_RECORDED DATA_
::::::

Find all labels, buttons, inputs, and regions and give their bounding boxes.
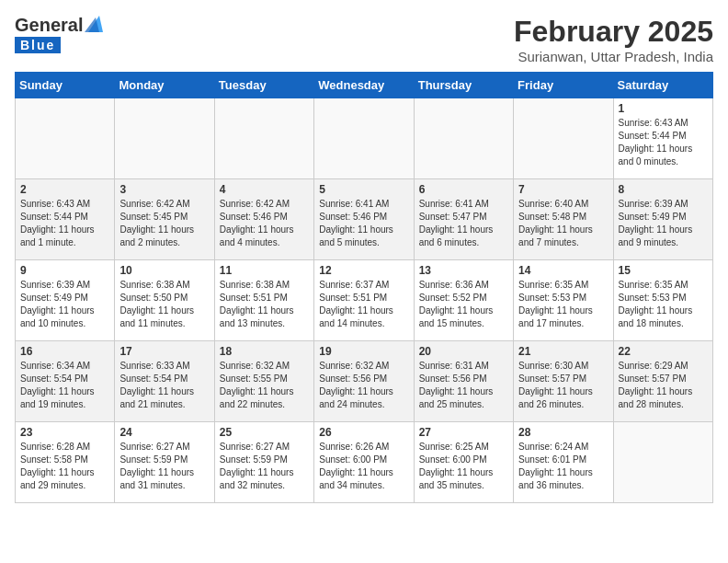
day-number: 23 — [20, 426, 109, 439]
day-number: 5 — [319, 183, 408, 196]
calendar-cell: 25Sunrise: 6:27 AM Sunset: 5:59 PM Dayli… — [214, 422, 313, 503]
day-info: Sunrise: 6:32 AM Sunset: 5:56 PM Dayligh… — [319, 360, 408, 411]
column-header-saturday: Saturday — [613, 73, 712, 98]
day-info: Sunrise: 6:38 AM Sunset: 5:51 PM Dayligh… — [220, 279, 309, 330]
day-info: Sunrise: 6:25 AM Sunset: 6:00 PM Dayligh… — [419, 441, 508, 492]
day-info: Sunrise: 6:43 AM Sunset: 5:44 PM Dayligh… — [20, 198, 109, 249]
calendar-cell: 4Sunrise: 6:42 AM Sunset: 5:46 PM Daylig… — [214, 179, 313, 260]
day-info: Sunrise: 6:27 AM Sunset: 5:59 PM Dayligh… — [119, 441, 209, 492]
calendar-week-row: 23Sunrise: 6:28 AM Sunset: 5:58 PM Dayli… — [16, 422, 713, 503]
calendar-cell: 9Sunrise: 6:39 AM Sunset: 5:49 PM Daylig… — [16, 260, 115, 341]
day-number: 6 — [419, 183, 508, 196]
calendar-cell — [514, 98, 613, 179]
month-year-title: February 2025 — [514, 15, 713, 49]
day-number: 11 — [220, 264, 309, 277]
page-header: General Blue February 2025 Surianwan, Ut… — [15, 15, 713, 64]
calendar-cell: 19Sunrise: 6:32 AM Sunset: 5:56 PM Dayli… — [314, 341, 414, 422]
calendar-cell: 28Sunrise: 6:24 AM Sunset: 6:01 PM Dayli… — [514, 422, 613, 503]
day-info: Sunrise: 6:29 AM Sunset: 5:57 PM Dayligh… — [619, 360, 708, 411]
day-info: Sunrise: 6:42 AM Sunset: 5:46 PM Dayligh… — [220, 198, 309, 249]
calendar-week-row: 16Sunrise: 6:34 AM Sunset: 5:54 PM Dayli… — [16, 341, 713, 422]
calendar-cell — [115, 98, 214, 179]
day-info: Sunrise: 6:27 AM Sunset: 5:59 PM Dayligh… — [220, 441, 309, 492]
calendar-cell: 6Sunrise: 6:41 AM Sunset: 5:47 PM Daylig… — [414, 179, 513, 260]
column-header-thursday: Thursday — [414, 73, 513, 98]
day-number: 7 — [518, 183, 608, 196]
logo-general-text: General — [15, 15, 83, 36]
day-number: 16 — [20, 345, 109, 358]
day-number: 25 — [220, 426, 309, 439]
day-info: Sunrise: 6:35 AM Sunset: 5:53 PM Dayligh… — [619, 279, 708, 330]
calendar-cell: 5Sunrise: 6:41 AM Sunset: 5:46 PM Daylig… — [314, 179, 414, 260]
logo-icon — [85, 14, 103, 34]
day-info: Sunrise: 6:41 AM Sunset: 5:47 PM Dayligh… — [419, 198, 508, 249]
day-number: 26 — [319, 426, 408, 439]
calendar-cell: 1Sunrise: 6:43 AM Sunset: 5:44 PM Daylig… — [613, 98, 712, 179]
day-info: Sunrise: 6:30 AM Sunset: 5:57 PM Dayligh… — [518, 360, 608, 411]
title-section: February 2025 Surianwan, Uttar Pradesh, … — [514, 15, 713, 64]
day-info: Sunrise: 6:39 AM Sunset: 5:49 PM Dayligh… — [619, 198, 708, 249]
calendar-table: SundayMondayTuesdayWednesdayThursdayFrid… — [15, 72, 713, 503]
calendar-cell: 22Sunrise: 6:29 AM Sunset: 5:57 PM Dayli… — [613, 341, 712, 422]
day-number: 13 — [419, 264, 508, 277]
calendar-cell: 26Sunrise: 6:26 AM Sunset: 6:00 PM Dayli… — [314, 422, 414, 503]
calendar-cell: 2Sunrise: 6:43 AM Sunset: 5:44 PM Daylig… — [16, 179, 115, 260]
day-info: Sunrise: 6:35 AM Sunset: 5:53 PM Dayligh… — [518, 279, 608, 330]
day-number: 2 — [20, 183, 109, 196]
calendar-cell: 17Sunrise: 6:33 AM Sunset: 5:54 PM Dayli… — [115, 341, 214, 422]
calendar-cell — [414, 98, 513, 179]
calendar-cell — [214, 98, 313, 179]
day-info: Sunrise: 6:43 AM Sunset: 5:44 PM Dayligh… — [619, 117, 708, 168]
day-info: Sunrise: 6:40 AM Sunset: 5:48 PM Dayligh… — [518, 198, 608, 249]
day-info: Sunrise: 6:37 AM Sunset: 5:51 PM Dayligh… — [319, 279, 408, 330]
calendar-week-row: 2Sunrise: 6:43 AM Sunset: 5:44 PM Daylig… — [16, 179, 713, 260]
day-info: Sunrise: 6:33 AM Sunset: 5:54 PM Dayligh… — [119, 360, 209, 411]
calendar-cell: 27Sunrise: 6:25 AM Sunset: 6:00 PM Dayli… — [414, 422, 513, 503]
day-number: 3 — [119, 183, 209, 196]
day-number: 28 — [518, 426, 608, 439]
calendar-cell: 7Sunrise: 6:40 AM Sunset: 5:48 PM Daylig… — [514, 179, 613, 260]
day-number: 21 — [518, 345, 608, 358]
day-number: 14 — [518, 264, 608, 277]
day-info: Sunrise: 6:39 AM Sunset: 5:49 PM Dayligh… — [20, 279, 109, 330]
day-number: 15 — [619, 264, 708, 277]
location-subtitle: Surianwan, Uttar Pradesh, India — [514, 49, 713, 64]
column-header-sunday: Sunday — [16, 73, 115, 98]
day-number: 19 — [319, 345, 408, 358]
calendar-cell: 10Sunrise: 6:38 AM Sunset: 5:50 PM Dayli… — [115, 260, 214, 341]
calendar-cell: 11Sunrise: 6:38 AM Sunset: 5:51 PM Dayli… — [214, 260, 313, 341]
day-info: Sunrise: 6:36 AM Sunset: 5:52 PM Dayligh… — [419, 279, 508, 330]
calendar-cell: 20Sunrise: 6:31 AM Sunset: 5:56 PM Dayli… — [414, 341, 513, 422]
logo-blue-label: Blue — [15, 37, 61, 53]
day-info: Sunrise: 6:28 AM Sunset: 5:58 PM Dayligh… — [20, 441, 109, 492]
day-info: Sunrise: 6:31 AM Sunset: 5:56 PM Dayligh… — [419, 360, 508, 411]
day-number: 12 — [319, 264, 408, 277]
calendar-cell: 15Sunrise: 6:35 AM Sunset: 5:53 PM Dayli… — [613, 260, 712, 341]
day-info: Sunrise: 6:26 AM Sunset: 6:00 PM Dayligh… — [319, 441, 408, 492]
calendar-cell: 14Sunrise: 6:35 AM Sunset: 5:53 PM Dayli… — [514, 260, 613, 341]
calendar-week-row: 9Sunrise: 6:39 AM Sunset: 5:49 PM Daylig… — [16, 260, 713, 341]
column-header-tuesday: Tuesday — [214, 73, 313, 98]
calendar-cell: 18Sunrise: 6:32 AM Sunset: 5:55 PM Dayli… — [214, 341, 313, 422]
calendar-week-row: 1Sunrise: 6:43 AM Sunset: 5:44 PM Daylig… — [16, 98, 713, 179]
day-number: 1 — [619, 102, 708, 115]
day-info: Sunrise: 6:42 AM Sunset: 5:45 PM Dayligh… — [119, 198, 209, 249]
logo: General Blue — [15, 15, 103, 53]
calendar-cell — [16, 98, 115, 179]
calendar-cell: 13Sunrise: 6:36 AM Sunset: 5:52 PM Dayli… — [414, 260, 513, 341]
calendar-cell: 16Sunrise: 6:34 AM Sunset: 5:54 PM Dayli… — [16, 341, 115, 422]
day-number: 8 — [619, 183, 708, 196]
day-info: Sunrise: 6:38 AM Sunset: 5:50 PM Dayligh… — [119, 279, 209, 330]
column-header-monday: Monday — [115, 73, 214, 98]
day-info: Sunrise: 6:24 AM Sunset: 6:01 PM Dayligh… — [518, 441, 608, 492]
day-number: 22 — [619, 345, 708, 358]
calendar-cell: 8Sunrise: 6:39 AM Sunset: 5:49 PM Daylig… — [613, 179, 712, 260]
calendar-cell — [613, 422, 712, 503]
column-header-wednesday: Wednesday — [314, 73, 414, 98]
day-info: Sunrise: 6:34 AM Sunset: 5:54 PM Dayligh… — [20, 360, 109, 411]
day-info: Sunrise: 6:41 AM Sunset: 5:46 PM Dayligh… — [319, 198, 408, 249]
day-number: 20 — [419, 345, 508, 358]
day-number: 27 — [419, 426, 508, 439]
column-header-friday: Friday — [514, 73, 613, 98]
calendar-cell: 24Sunrise: 6:27 AM Sunset: 5:59 PM Dayli… — [115, 422, 214, 503]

::::::

_ABOUT THIS TASK_
Extract every line from the records above that contains the word "column".

_EXERCISE RESPONSE_
column-header-saturday: Saturday — [613, 73, 712, 98]
column-header-thursday: Thursday — [414, 73, 513, 98]
column-header-sunday: Sunday — [16, 73, 115, 98]
column-header-tuesday: Tuesday — [214, 73, 313, 98]
column-header-monday: Monday — [115, 73, 214, 98]
column-header-wednesday: Wednesday — [314, 73, 414, 98]
column-header-friday: Friday — [514, 73, 613, 98]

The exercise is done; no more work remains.